**Extracted information:**
━━━━━━━━━━
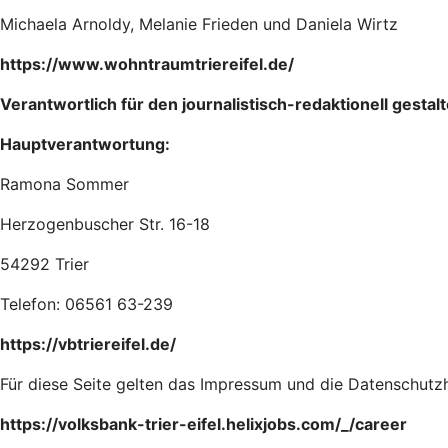
Michaela Arnoldy, Melanie Frieden und Daniela Wirtz
https://www.wohntraumtriereifel.de/
Verantwortlich für den journalistisch-redaktionell gesta
Hauptverantwortung:
Ramona Sommer
Herzogenbuscher Str. 16-18
54292 Trier
Telefon: 06561 63-239
https://vbtriereifel.de/
Für diese Seite gelten das Impressum und die Datenschutzh
https://volksbank-trier-eifel.helixjobs.com/_/career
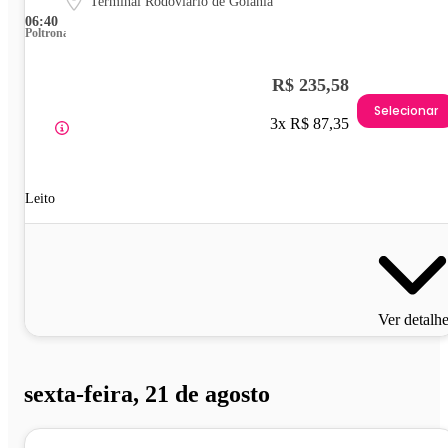
Terminal Rodoviário de Goiânia
06:40
Poltrona
R$ 235,58
Selecionar
3x R$ 87,35
Leito
Ver detalh
sexta-feira, 21 de agosto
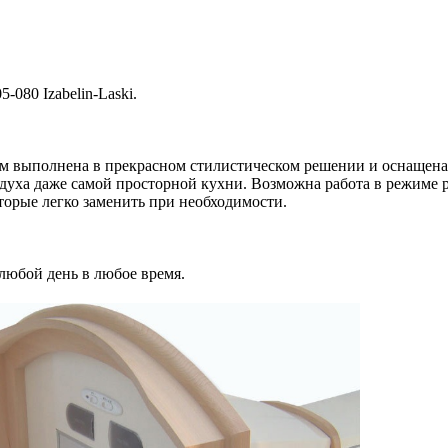
5-080 Izabelin-Laski.
м выполнена в прекрасном стилистическом решении и оснащен
здуха даже самой просторной кухни. Возможна работа в режиме р
торые легко заменить при необходимости.
 любой день в любое время.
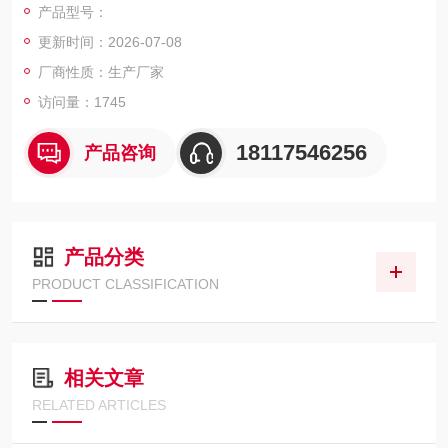
产品型号：
USB 2.0 连接
更新时间：2026-07-08
多MHz读出速度
集成数字延迟发生器
厂商性质：生产厂家
紧耦合门控
访问量：1745
较低插入延迟
18117546256
产品咨询
产品分类
PRODUCT CLASSIFICATION
相关文章
RELATED ARTICLES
━━━━━━━━━━
**What the exercise asks:** The string "https" may appear on lines of the data above; give the number of those lines and nothing more.

**Solution for this exercise:** 3